Does anyone have dogs or pups from either?


----------



## Vinnie (Sep 4, 2001)

Years ago there was a Jerland dog at a Rescue I volunteered for.

If you want a good working line German Shepherd, I'd recommend you check out Staatsmacht here in MN. Staatsmacht Kennel, one of the top working lines kennel in the world


----------



## Rei (Oct 10, 2008)

Unless anything has changed drastically in the last several years, I would be very careful getting a dog from either of those kennels. 

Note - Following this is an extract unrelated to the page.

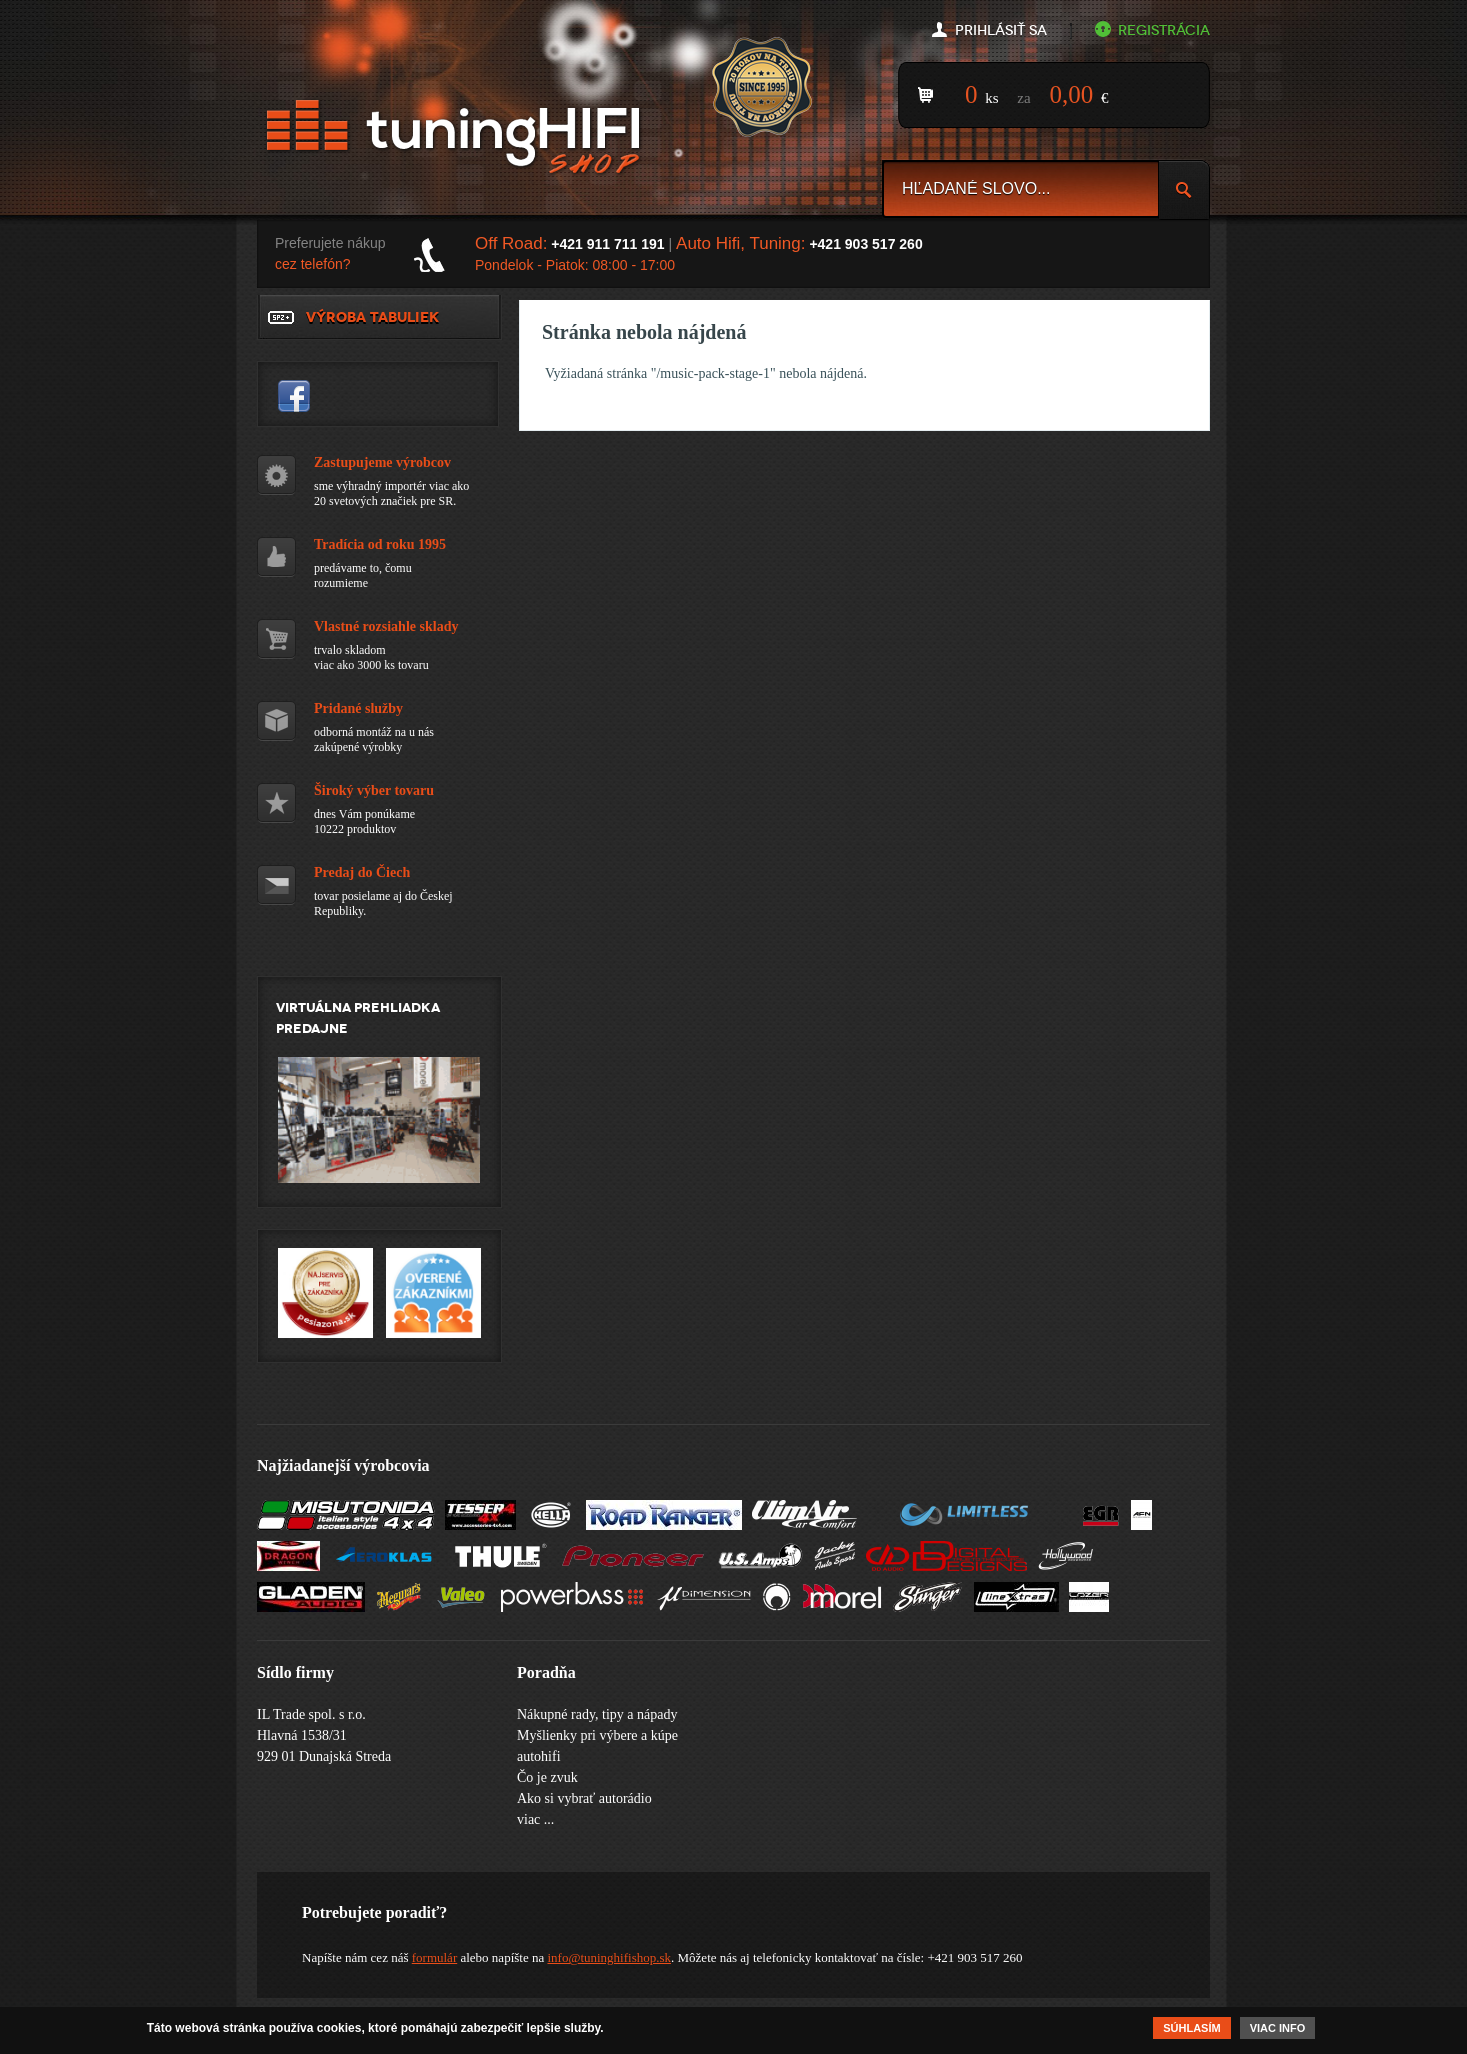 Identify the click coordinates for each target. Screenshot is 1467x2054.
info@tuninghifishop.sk (609, 1957)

Staatsmacht is on my short list for breeders to look into when I get another dog.


----------



## hmasummers (Mar 26, 2013)

Wow thanks guys......I couldnt get a clear awnser from on of the kennels about the price so I was kind of wondering......


----------



## jmedin (Jul 28, 2014)

why do you say that about sable rock, im thinking about a puppy from them


----------



## yuxb9 (Nov 2, 2014)

*Did you get a puppy from the Sable Rock in MN?*

Did you get a puppy from the sable rock? Can you share your experience, please? We are planning to get a puppy in the spring of 2015 and started to look for a reliable breeder in MN (preferred) or WI. Any thoughts or suggestions?


----------



## Momto2GSDs (Mar 22, 2012)

yuxb9 said:


> Did you get a puppy from the sable rock? Can you share your experience, please? We are planning to get a puppy in the spring of 2015 and started to look for a reliable breeder in MN (preferred) or WI. Any thoughts or suggestions?


Hi Yuxb9 and welcome!
You may want to start your own thread so that you can get some answers since the threads you have posted on are older.

This site may be helpful to learn about what to look for in a breeder and questions to ask them: German Shepherd Guide - Home

Good luck with your search!
Moms


----------



## yuxb9 (Nov 2, 2014)

Hi Moms, 
Thank you for your quick reply and suggestions. Unfortunately, there are not too many breeders in MN to choose from, and I started to check old threads first about this subject. I will open a new one as you suggested. Thanks!


----------



## Momto2GSDs (Mar 22, 2012)

yuxb9 said:


> Hi Moms,
> Thank you for your quick reply and suggestions. Unfortunately, there are not too many breeders in MN to choose from, and I started to check old threads first about this subject. I will open a new one as you suggested. Thanks!


......

More info to look at that Maggie Rose Lee suggested in another thread called "How To Find A Puppy": http://www.germanshepherds.com/forum/welcome-gsd-faqs-first-time-owner/162231-how-find-puppy.html


----------



## WateryTart (Sep 25, 2013)

yuxb9 said:


> Did you get a puppy from the sable rock? Can you share your experience, please? We are planning to get a puppy in the spring of 2015 and started to look for a reliable breeder in MN (preferred) or WI. Any thoughts or suggestions?


I emailed this breeder. I chose to pass after her response. I will leave it at that.


----------